As we have said, each bitcoin is an encrypted code that is associated with a bitcoin address, belonging to a person . The bitcoin address indicates who owns the coin, since the concept is the same as the money in cash : the possession is anonymous, the owner is the one who has it in his possession at all times.
The bitcoin addresses are kept in purses , which belong to natural persons.
When two users make a transaction of bitcoins (they exchange currencies, they pay or they charge with the currency) this operation is not valid until it is validated by the users of the Bitcoin P2P network , made up of other users, and by miners.
The transactions are grouped in blocks and require complex mathematical calculations to be processed, a power of calculation contributed by the miners . As a reward for their work, every 10 minutes a new block is generated with a new bitcoin without an owner , which is shared by the miners who participated in the creation of the block.
In effect, new bitcoins are generated every so often, this is how the market grows. There can only be a maximum of 21 million Bitcoins , but it will take years to reach that figure.
As there are more and more miners, each time it touches less the distribution , that is why it allows a part of the transactions, a kind of “tip” or rate, to go to the miners . This rate is chosen by the one who pays, and the higher it is, the faster they process your transactions.
In effect, a transaction must be processed within a block, and that operation must be approved by other miners and users who are in the network (the Bitcoin software installed does it).
Only when most users consider a transaction good is considered valid . The normal thing is to wait until 6 or 7 blocks are generated, around an hour , so that a payment or a bitcoin fee is considered valid.
Through the public and private keys of those involved, the bitcoin address is changed, to indicate the new owner of each currency.
Advantages and disadvantages
As you can see, Bitcoin and other equivalent currencies do not need a controlling body to regulate themselves . It is the users of the Bitcoin network themselves who decide whether a transaction, or a new currency, is valid or not.
Coins are not associated with names, only with encrypted keys, so payments are anonymous .
At the same time, all transactions are registered in the chain of blocks and are public , so it is easy to detect those who try to cheat.
Since transactions and currencies are approved by combining the calculations of thousands of computers in the P2P network, it is very difficult to hack or distort transactions, because nobody has the processing power to overcome all these thousands of “honest” computers working together.
Surely you will be asked, in the absence of a regulatory body, how is the value of Bitcoin established ? It depends on the number of users of the Bitcoin P2P network, and its activity.
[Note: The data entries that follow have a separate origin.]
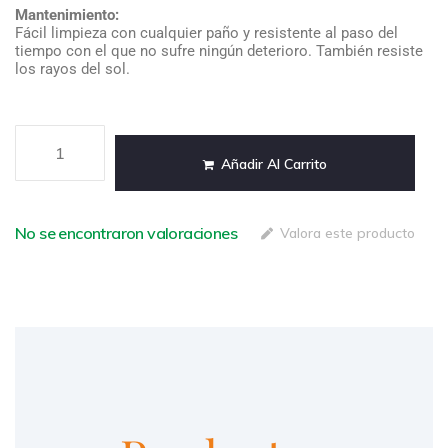
Mantenimiento:
Fácil limpieza con cualquier paño y resistente al paso del
tiempo con el que no sufre ningún deterioro. También resiste
los rayos del sol.
Añadir Al Carrito
No se encontraron valoraciones
Valora este producto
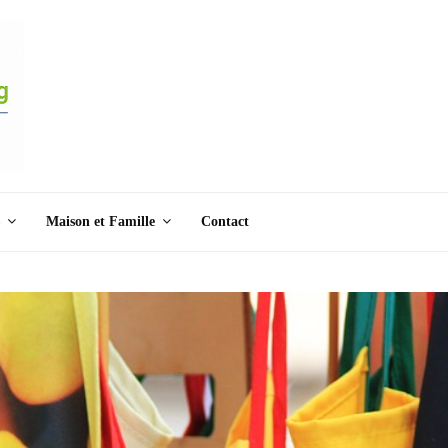
Maison et Famille
Contact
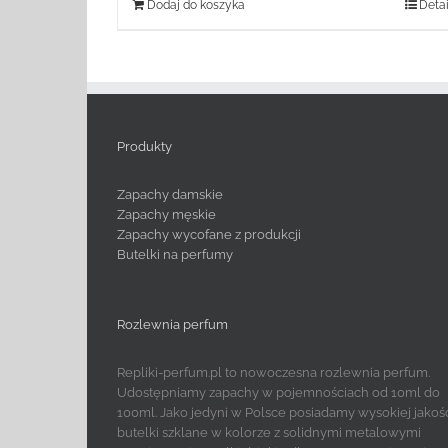
Dodaj do koszyka
Detai
Produkty
Zapachy damskie
Zapachy męskie
Zapachy wycofane z produkcji
Butelki na perfumy
Rozlewnia perfum
Repliki-perfum.pl to nowoczesna rozlewnia perfum.
Udostępniamy zapachy w pojemnościach od 10ml do
100ml. Jako jedyni w Polsce posiadamy wysokiej jakoś
butelki szklane w kolorze z solidnymi metalowymi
If there are many users, miners and transactions, the value goes up.
Currently, a bitcoin costs 622 dollars, but it is very influenced by the problems of the system itself.
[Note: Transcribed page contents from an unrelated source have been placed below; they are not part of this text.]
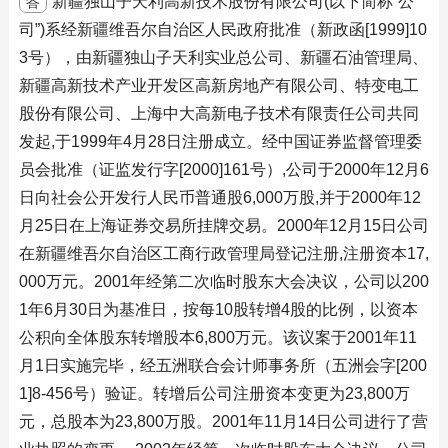
新疆独山子天利高新技术股份有限公司(以下简称“公
答
司”)系经新疆维吾尔自治区人民政府批准（新政函[1999]10
3号），由新疆独山子天利实业总公司、新疆石油管理局、
新疆高新技术产业开发区高新房地产有限公司、特变电工
股份有限公司、上海中大高新电子技术有限责任公司共同
发起,于1999年4月28日注册成立。经中国证券监督管理委
员会批准（证监发行字[2000]161号）,公司于2000年12月6
日向社会公开发行人民币普通股6,000万股,并于2000年12
月25日在上海证券交易所挂牌交易。2000年12月15日公司
在新疆维吾尔自治区工商行政管理局登记注册,注册资本17,
000万元。2001年经第二次临时股东大会决议，公司以200
1年6月30日为基准日，按每10股转增4股的比例，以资本
公积向全体股东转增股本6,800万元。该议案于2001年11
月1日实施完毕，经五洲联合会计师事务所（五洲会字[200
1]8-456号）验证。转增后公司注册资本变更为23,800万
元，总股本为23,800万股。2001年11月14日公司进行了营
But at the same time prestigious economists like Nouriel Roubini consider it a Ponzi or Pyramid Game , which can lead to chain crashes.
Too many questions that you do not know if they are real, or interested. Governments and bankers do not like a currency they can not control, and they will do everything possible to sink it.
* Is money made by mining Bitcoins?
This summary of the operation of crypto currencies in general, and Bitcoin in particular, allows us to understand what is coin mining , and how it works.
You have to run software that connects you to the P2P network of the currency. In exchange for part of the processing power of your computer, you receive a payment in that currency , equivalent to the power you supply, either when a new block is generated, or through a rate in transactions.
However, you must weigh the expenditure on electricity, a physical expenditure of the components of your equipment, and a reduction in your performance while you are mining.
Is it profitable to mine coins? Well, being honest, with a home computer, no . Keep in mind that mining became fashionable three or four years ago, and many people began to connect computers in parallel and several graphics cards and CPU.
The Cryptographic coins are a fascinating technology, which is taking its first steps. Some predict that they will change the economy, as the email changed the traditional mail or the Internet itself, communications. Others are convinced that governments will curb them or try to control them.
If you use them, always remember that they are high risk investments . Do not put all your savings in bitcoins! But to trade with them, can be a very interesting alternative to traditional payments.